10 Questions to Brainstorm for Your NaNoWriMo Novel

10 Questions to Brainstorm for Your NaNoWriMo Novel

10 Questions to Brainstorm for Your NaNoWriMo Novel
Photo by David Schwarzenberg / via Pixabay

10 Questions to Brainstorm for Your NaNoWriMo Novel

Are you ready to write a novel in 30 days?

November is National Novel Writing Month (NaNoWriMo) and thousands of writers will be making a commitment to write a novel. Per the rules, writers must start a new story and write 50,000 words to win. The novel doesn’t need to be complete, and if you hit the word count ahead of time, you’re free to keep writing.

The concept of writing a novel in a month is a noble one. It gives writers an opportunity and the motivation to complete a novel, sometimes for the first time in their lives.

It’s no surprise that one of the biggest challenges writers face on December 1st is a really bad first draft of their NaNoWriMo novel. Writers may end up with a bunch of words they can’t use. Plot details that need to be reworked. Setting that needs to be reconsidered. Characters that need to be developed. And story conflict and character motivations that need to be revamped.
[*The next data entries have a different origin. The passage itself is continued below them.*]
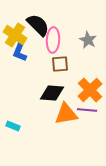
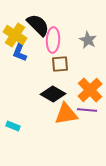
black diamond: moved 1 px right, 1 px down; rotated 25 degrees clockwise
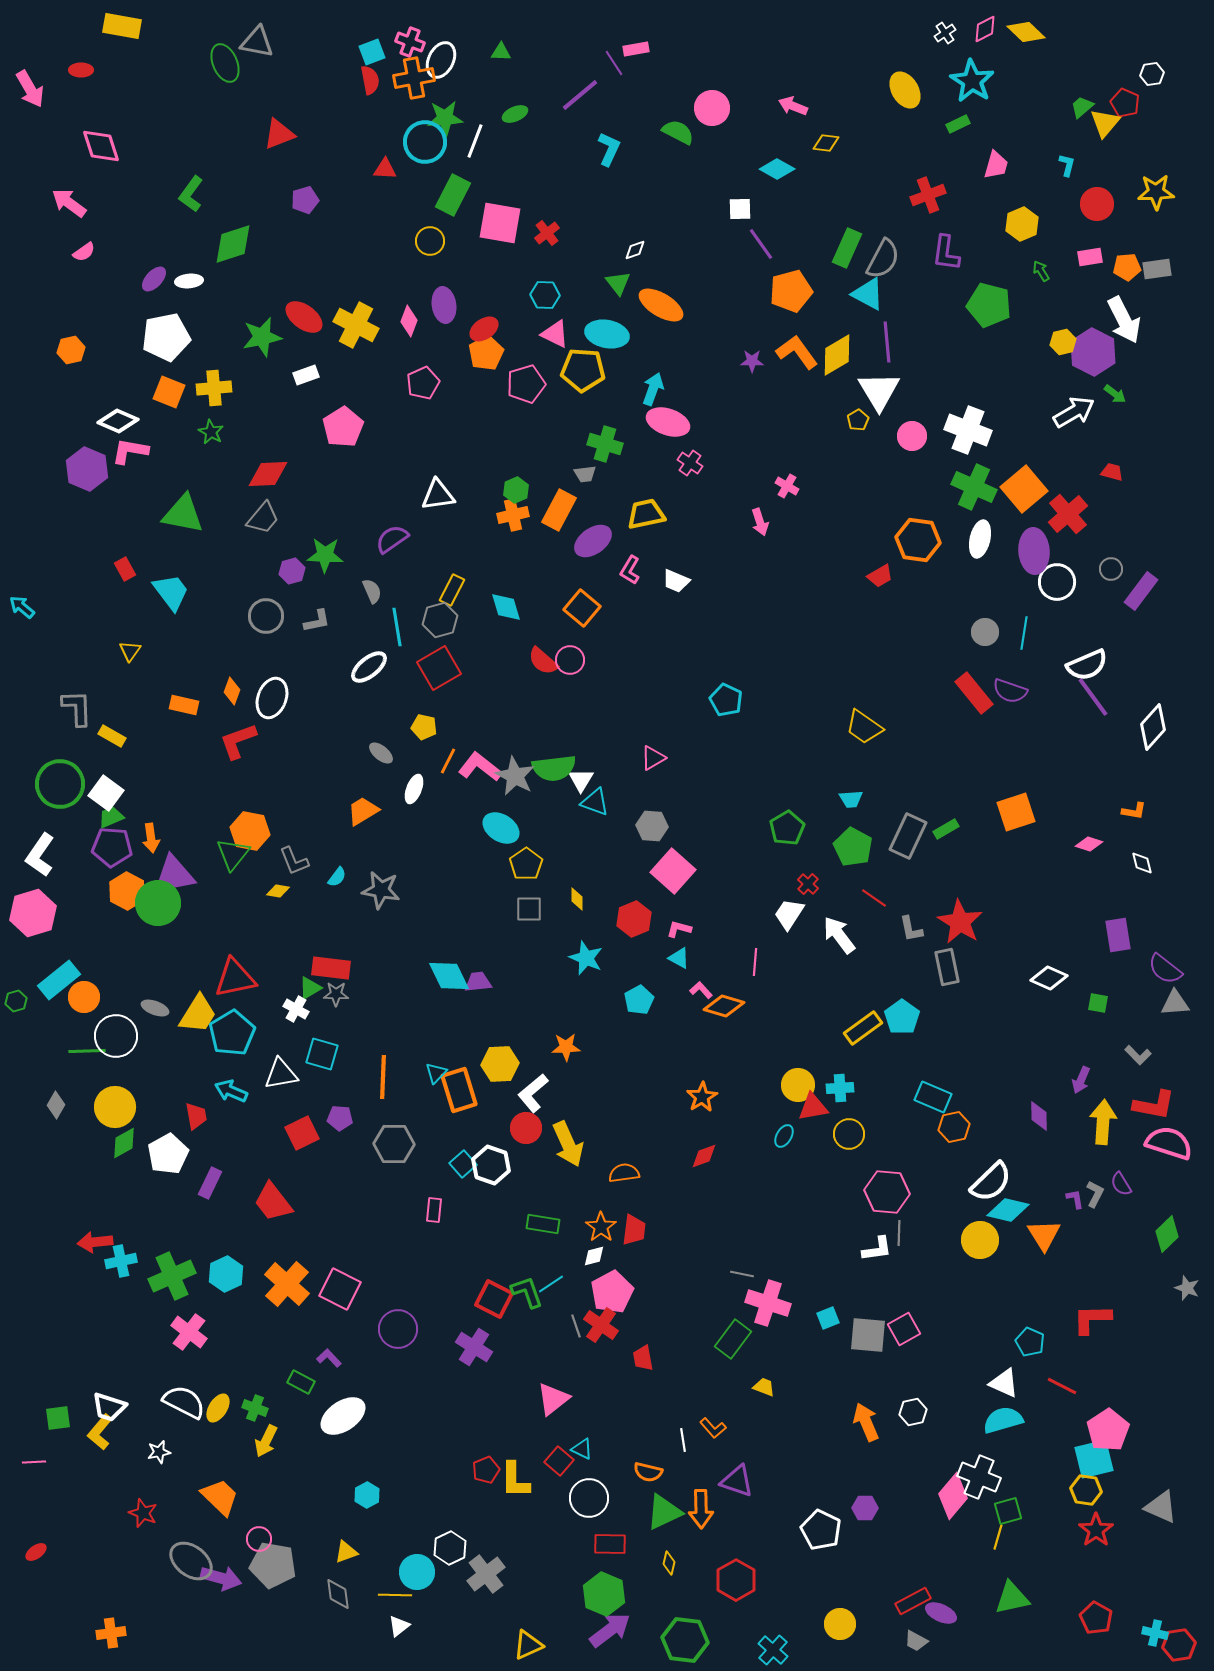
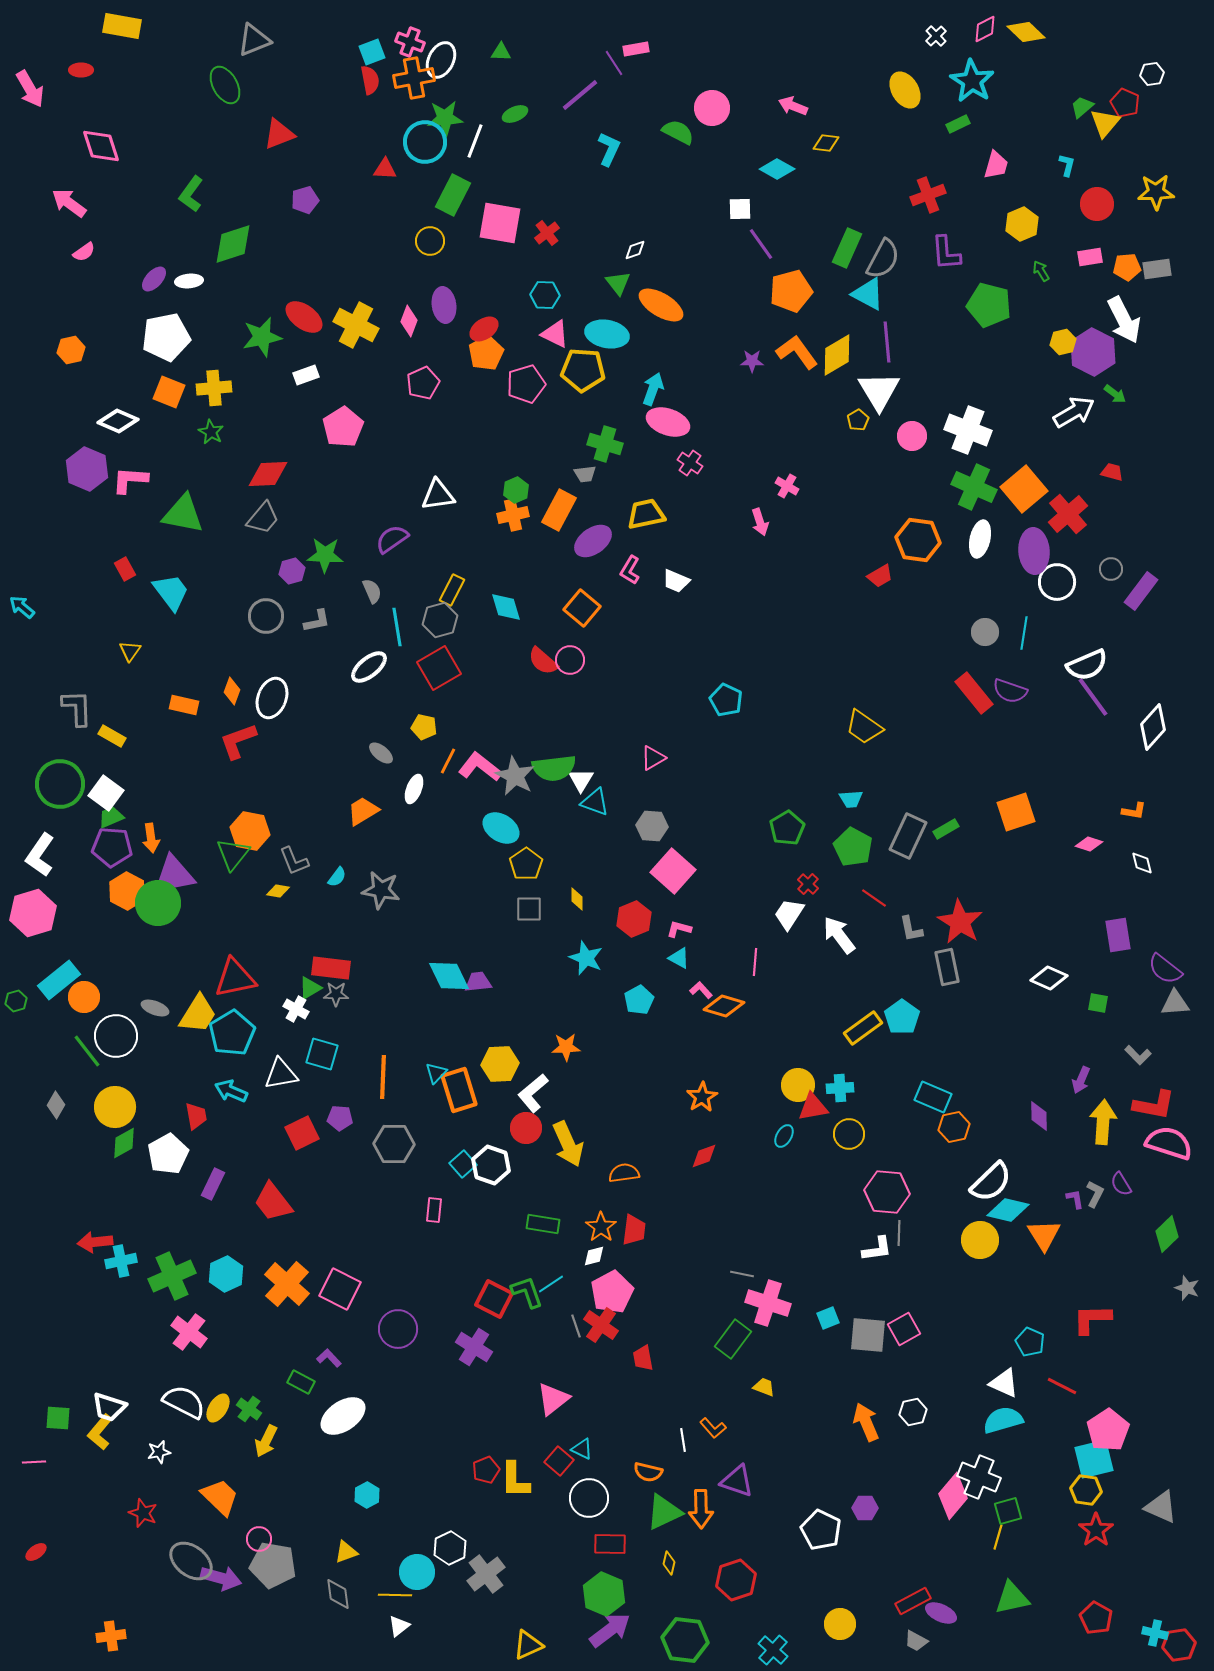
white cross at (945, 33): moved 9 px left, 3 px down; rotated 10 degrees counterclockwise
gray triangle at (257, 42): moved 3 px left, 2 px up; rotated 33 degrees counterclockwise
green ellipse at (225, 63): moved 22 px down; rotated 6 degrees counterclockwise
purple L-shape at (946, 253): rotated 12 degrees counterclockwise
pink L-shape at (130, 451): moved 29 px down; rotated 6 degrees counterclockwise
green line at (87, 1051): rotated 54 degrees clockwise
purple rectangle at (210, 1183): moved 3 px right, 1 px down
green cross at (255, 1408): moved 6 px left, 1 px down; rotated 15 degrees clockwise
green square at (58, 1418): rotated 12 degrees clockwise
red hexagon at (736, 1580): rotated 12 degrees clockwise
orange cross at (111, 1633): moved 3 px down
For some writers, this is fine. After all, we have to have a first draft in order to get to the editing phase.

But for writers who dislike the editing phase, a NaNoWriMo novel may end up getting lost in their electronic files.

This isn’t to say that writing a novel so quickly is a bad idea. It can be a good thing. Maybe you want to connect with other writers in your area. Write-ins are the perfect way to do that. Or maybe you want to put your creative skills to the test. Whatever the case may be, it’s your life and your story.

But if you want to make the process a little easier, you’ll want to have a plan. Don’t have a plan yet? There’s still time to map out your novel before Day 1.

Before you start writing your novel, take some time to brainstorm. Here are some questions to think about to map out your novel…

10 Questions to Brainstorm for Your NaNoWriMo Novel

  • What is your story about?
  • Who are the main characters?
  • Who is the antagonist?
  • What does your main character want?
  • What challenges and oppositions will your main character face that will keep him from getting what he wants?
  • Why does your main character want what he wants?
  • What are your characters’ internal and external conflicts?
  • How is your story structured, and what are the plot points?
  • What is your character’s “black moment”?
  • And what is the one thing your character would never do (this ties into the ending)?

Knowing these details before you start writing will help you stay on track and produce a better quality first draft.